My indecisiveness about what to do with this site have also been in part due to that attachment.
Should I use it as my personal home page? Should it be my resume? Maybe both?
The current iteration is a presentation trying to lay the foundation to do both: casual tone, but here are my projects. Here are some of my personal thoughts and some technical things I’ve learned.
At the moment, I’m job hunting and refactoring the site. As with any job hunting, I’ve also been sending out my site. It wasn’t until recently where I found myself writing an article about the music I make, games I’ve played, and personal explorations that I began to think to myself: hmm, perhaps these should go elsewhere.

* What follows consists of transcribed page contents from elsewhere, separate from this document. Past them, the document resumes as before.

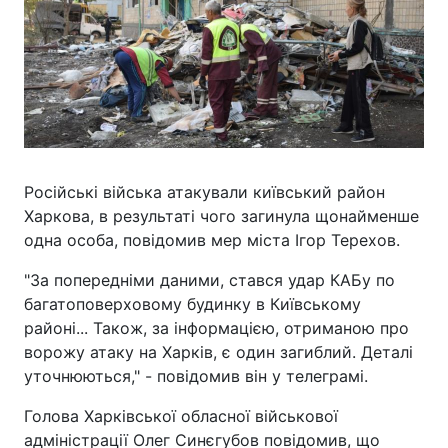
Російські війська атакували київський район
Харкова, в результаті чого загинула щонайменше
одна особа, повідомив мер міста Ігор Терехов.
"За попередніми даними, стався удар КАБу по
багатоповерховому будинку в Київському
районі... Також, за інформацією, отриманою про
ворожу атаку на Харків, є один загиблий. Деталі
уточнюються," - повідомив він у телеграмі.
Голова Харківської обласної військової
адміністрації Олег Синєгубов повідомив, що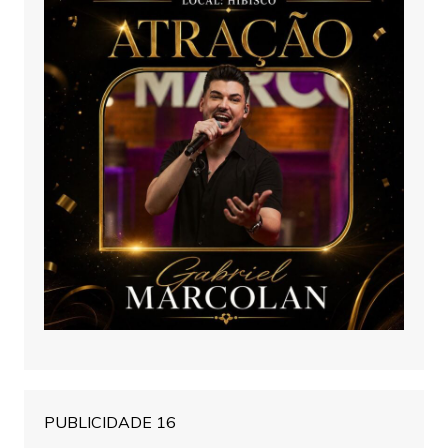
PUBLICIDADE 16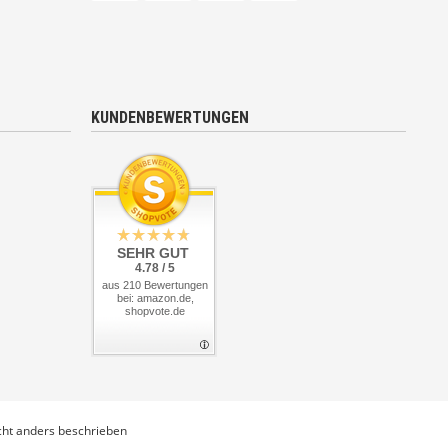
KUNDENBEWERTUNGEN
SEHR GUT
4.78 / 5
aus 210 Bewertungen
bei: amazon.de,
shopvote.de
ht anders beschrieben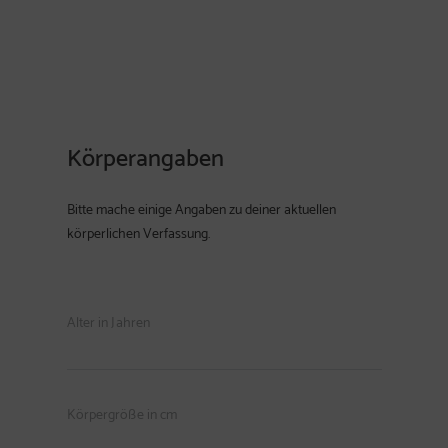
Körperangaben
Bitte mache einige Angaben zu deiner aktuellen
körperlichen Verfassung.
Alter in Jahren
Körpergröße in cm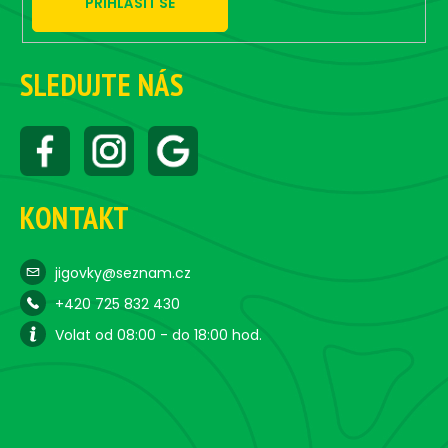
PŘIHLÁSIT SE
SLEDUJTE NÁS
KONTAKT
jigovky@seznam.cz
+420 725 832 430
Volat od 08:00 - do 18:00 hod.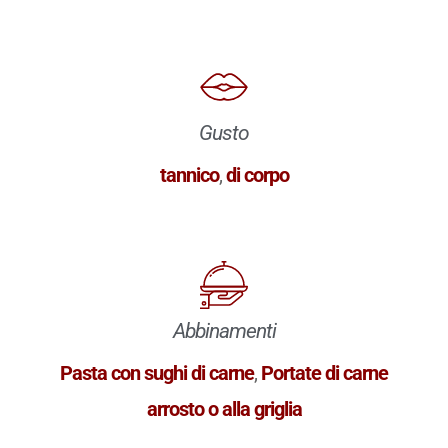
Gusto
tannico
,
di corpo
Abbinamenti
Pasta con sughi di carne
,
Portate di carne
arrosto o alla griglia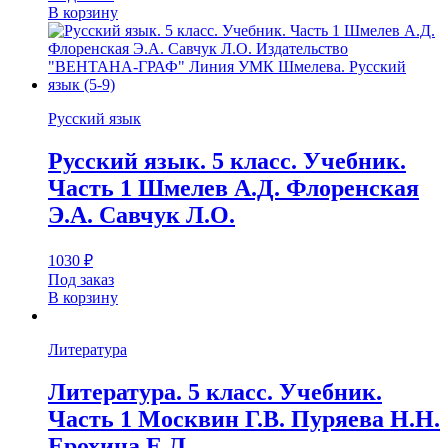
В корзину
Русский язык
Русский язык. 5 класс. Учебник.
Часть 1 Шмелев А.Д. Флоренская
Э.А. Савчук Л.О.
1030
₽
Под заказ
В корзину
Литература
Литература. 5 класс. Учебник.
Часть 1 Москвин Г.В. Пуряева Н.Н.
Ерохина Е.Л.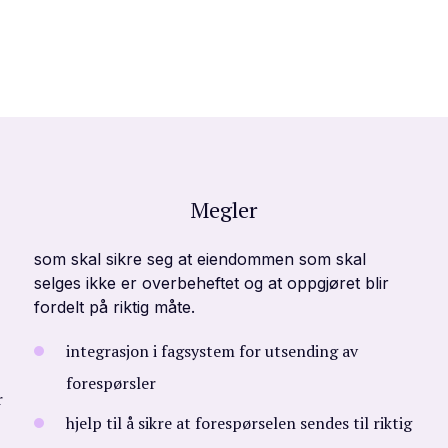
Megler
som skal sikre seg at eiendommen som skal
selges ikke er overbeheftet og at oppgjøret blir
fordelt på riktig måte.
integrasjon i fagsystem for utsending av
forespørsler
r
hjelp til å sikre at forespørselen sendes til riktig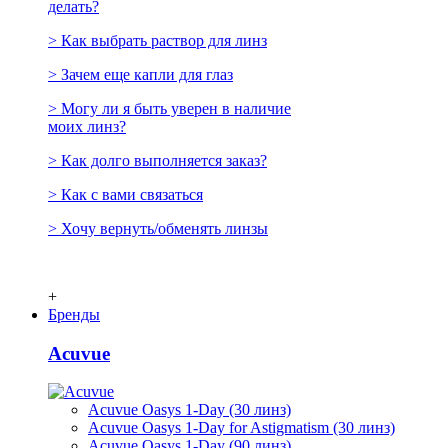
делать?
> Как выбрать раствор для линз
> Зачем еще капли для глаз
> Могу ли я быть уверен в наличие
моих линз?
> Как долго выполняется заказ?
> Как с вами связаться
> Хочу вернуть/обменять линзы
+
Бренды
Acuvue
Acuvue Oasys 1-Day (30 линз)
Acuvue Oasys 1-Day for Astigmatism (30 линз)
Acuvue Oasys 1-Day (90 линз)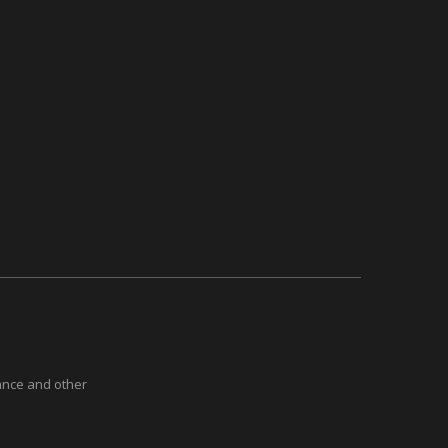
ance and other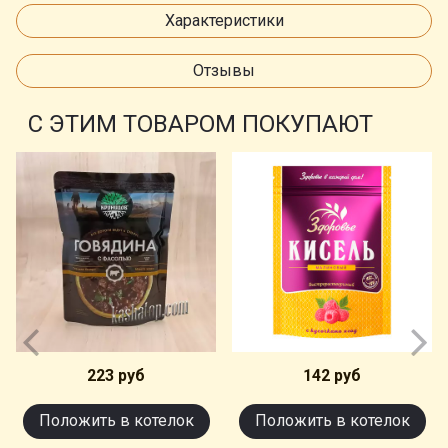
Характеристики
Отзывы
С ЭТИМ ТОВАРОМ ПОКУПАЮТ
223 руб
142 руб
Положить в котелок
Положить в котелок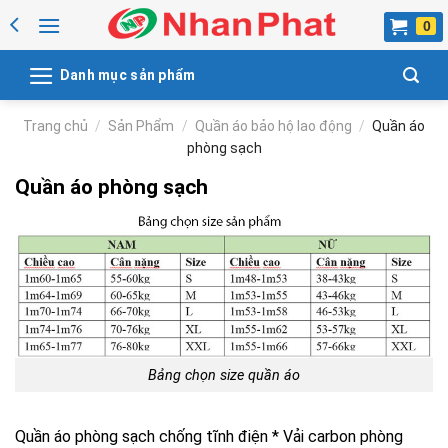
Skip
to
content
Danh mục sản phẩm
Trang chủ
/
Sản Phẩm
/
Quần áo bảo hộ lao động
/
Quần áo
phòng sạch
Quần áo phòng sạch
Bảng chọn size quần áo
Quần áo phòng sạch chống tĩnh điện * Vải carbon phòng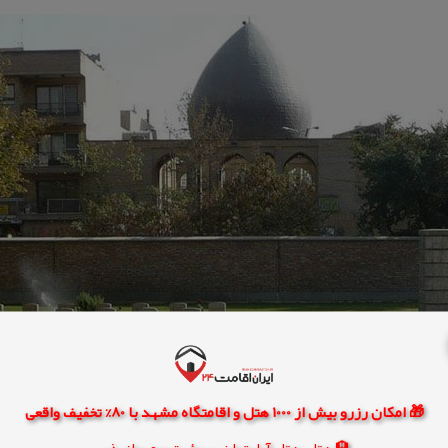
🎁 امکان رزرو بیش از 1000 هتل و اقامتگاه مشهد با 80% تخفیف واقعی
🏨 هتل، هتل آپارتمان، سوئیت و مهمانپذیر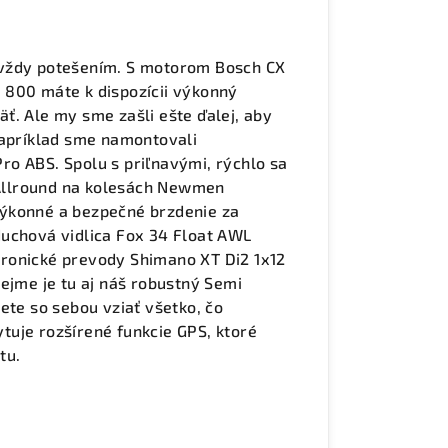
 vždy potešením. S motorom Bosch CX
 800 máte k dispozícii výkonný
ť. Ale my sme zašli ešte ďalej, aby
Napríklad sme namontovali
o ABS. Spolu s priľnavými, rýchlo sa
Allround na kolesách Newmen
výkonné a bezpečné brzdenie za
duchová vidlica Fox 34 Float AWL
ronické prevody Shimano XT Di2 1x12
ejme je tu aj náš robustný Semi
ete so sebou vziať všetko, čo
uje rozšírené funkcie GPS, ktoré
tu.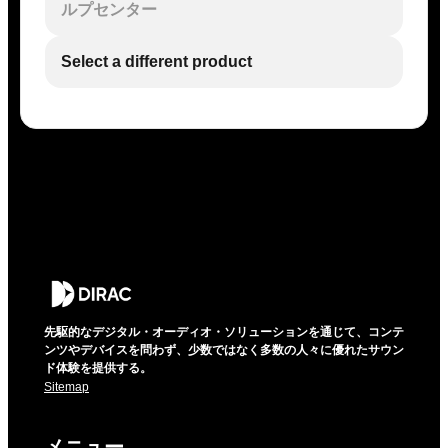
ルプセンター
Select a different product
先駆的なデジタル・オーディオ・ソリューションを通じて、コンテ
ンツやデバイスを問わず、少数ではなく多数の人々に優れたサウン
ド体験を提供する。
Sitemap
メニュー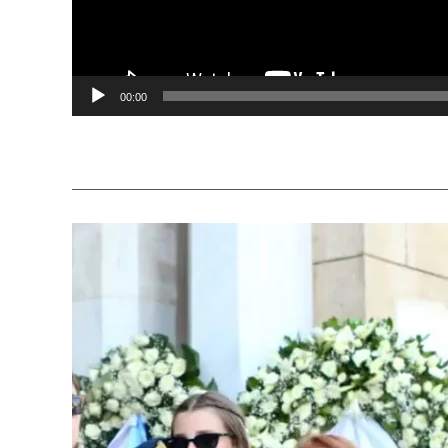
00:00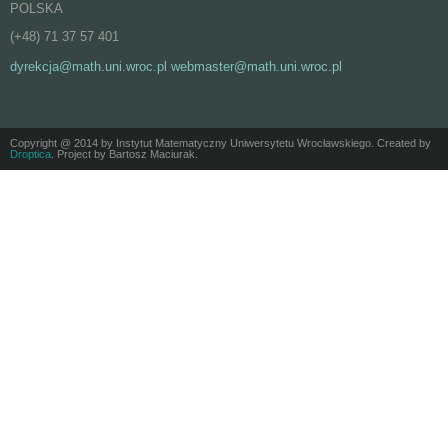
POLSKA
(+48) 71 37 57 401
dyrekcja@math.uni.wroc.pl webmaster@math.uni.wroc.pl
Copyright @ 2014 by Instytut Matematyczny Uniwersytetu Wrocławskiego. Created by
Droptica
. Project by Bartosz Maciurak.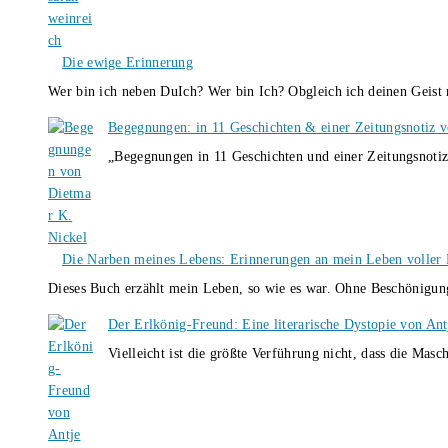
Die ewige Erinnerung
Wer bin ich neben DuIch? Wer bin Ich? Obgleich ich deinen Geis
Begegnungen: in 11 Geschichten & einer Zeitungsnotiz 
„Begegnungen in 11 Geschichten und einer Zeitungsnotiz
Die Narben meines Lebens: Erinnerungen an mein Leben voller B
Dieses Buch erzählt mein Leben, so wie es war. Ohne Beschönigun
Der Erlkönig-Freund: Eine literarische Dystopie von An
Vielleicht ist die größte Verführung nicht, dass die Masc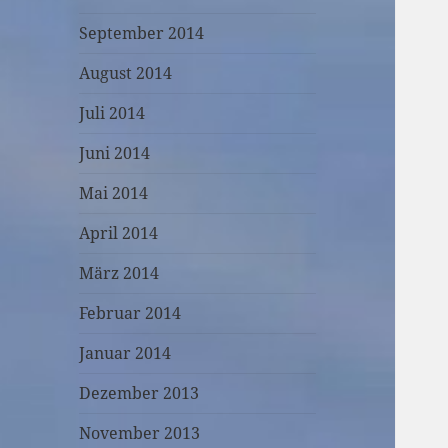
September 2014
August 2014
Juli 2014
Juni 2014
Mai 2014
April 2014
März 2014
Februar 2014
Januar 2014
Dezember 2013
November 2013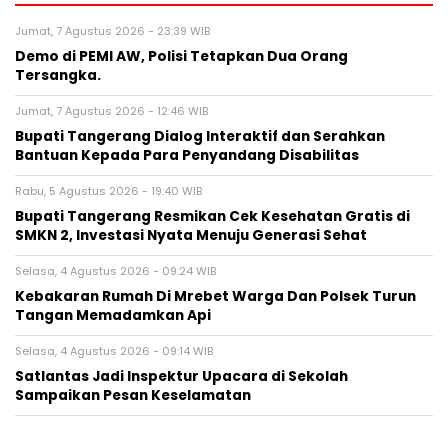
Jumat, 7 Agustus 2026 - 23:39 WIB
Demo di PEMI AW, Polisi Tetapkan Dua Orang
Tersangka.
Jumat, 7 Agustus 2026 - 12:46 WIB
Bupati Tangerang Dialog Interaktif dan Serahkan
Bantuan Kepada Para Penyandang Disabilitas
Rabu, 5 Agustus 2026 - 19:40 WIB
‎Bupati Tangerang Resmikan Cek Kesehatan Gratis di
SMKN 2, Investasi Nyata Menuju Generasi Sehat
Selasa, 4 Agustus 2026 - 09:24 WIB
Kebakaran Rumah Di Mrebet Warga Dan Polsek Turun
Tangan Memadamkan Api
Selasa, 4 Agustus 2026 - 09:14 WIB
Satlantas Jadi Inspektur Upacara di Sekolah
Sampaikan Pesan Keselamatan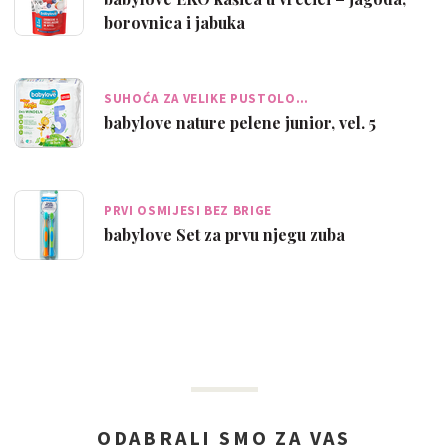
borovnica i jabuka
SUHOĆA ZA VELIKE PUSTOLO…
babylove nature pelene junior, vel. 5
PRVI OSMIJESI BEZ BRIGE
babylove Set za prvu njegu zuba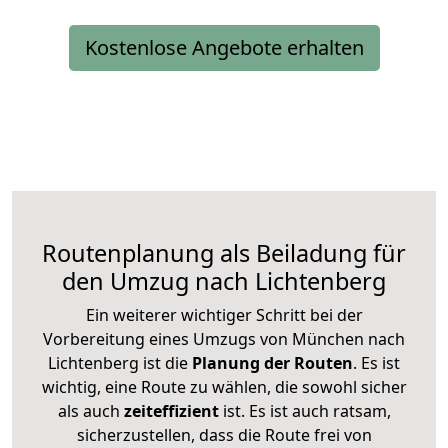
Kostenlose Angebote erhalten
Routenplanung als Beiladung für
den Umzug nach Lichtenberg
Ein weiterer wichtiger Schritt bei der
Vorbereitung eines Umzugs von München nach
Lichtenberg ist die
Planung der Routen
. Es ist
wichtig, eine Route zu wählen, die sowohl sicher
als auch
zeiteffizient
ist. Es ist auch ratsam,
sicherzustellen, dass die Route frei von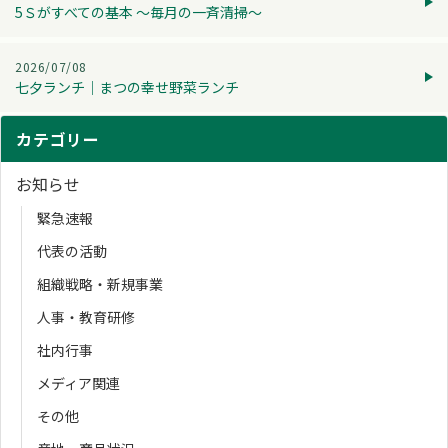
5Ｓがすべての基本 ～毎月の一斉清掃～
2026/07/08
七夕ランチ│まつの幸せ野菜ランチ
カテゴリー
お知らせ
緊急速報
代表の活動
組織戦略・新規事業
人事・教育研修
社内行事
メディア関連
その他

But, why? These things comprise me—I should be able to do express them freely right? True, but one thing I can’t escape the nagging in the back of my head to keep the branding™ separate. Would recruiters care? Probably not. But someone looking over my resume might.
The commoditization of the self is small price for potential employment after all, right?
SubSeven™
Let me be clear about one thing: I dislike corporate façades. Even after finding the focus on this site, I have no intention to deliberately tailor anything I make fit a corporate mold; it’s going to be “professionalism” on my terms.
I’m not changing my tone. Future posts will likely contain bleed from my opinions (read: this post). I’m certainly not going to start blessed-posting on LinkedIn. I’m buried in so many layers of irony that I don’t even think I could.
With that said, I still can’t ignore the fact that a compromise is being made, but it’s one that, at least for now is acceptable.
While I won’t be posting things of the personal flavour here, that doesn’t mean I won’t post them elsewhere. My hobby of collecting domains has finally paid off!
Conclusion
I would like to hear the thoughts of others, especially from folks in underrepresented groups. Should we compromise? How do you approach your own presence online, in the context of professionalism? Does it differ from how your approach it in the real world?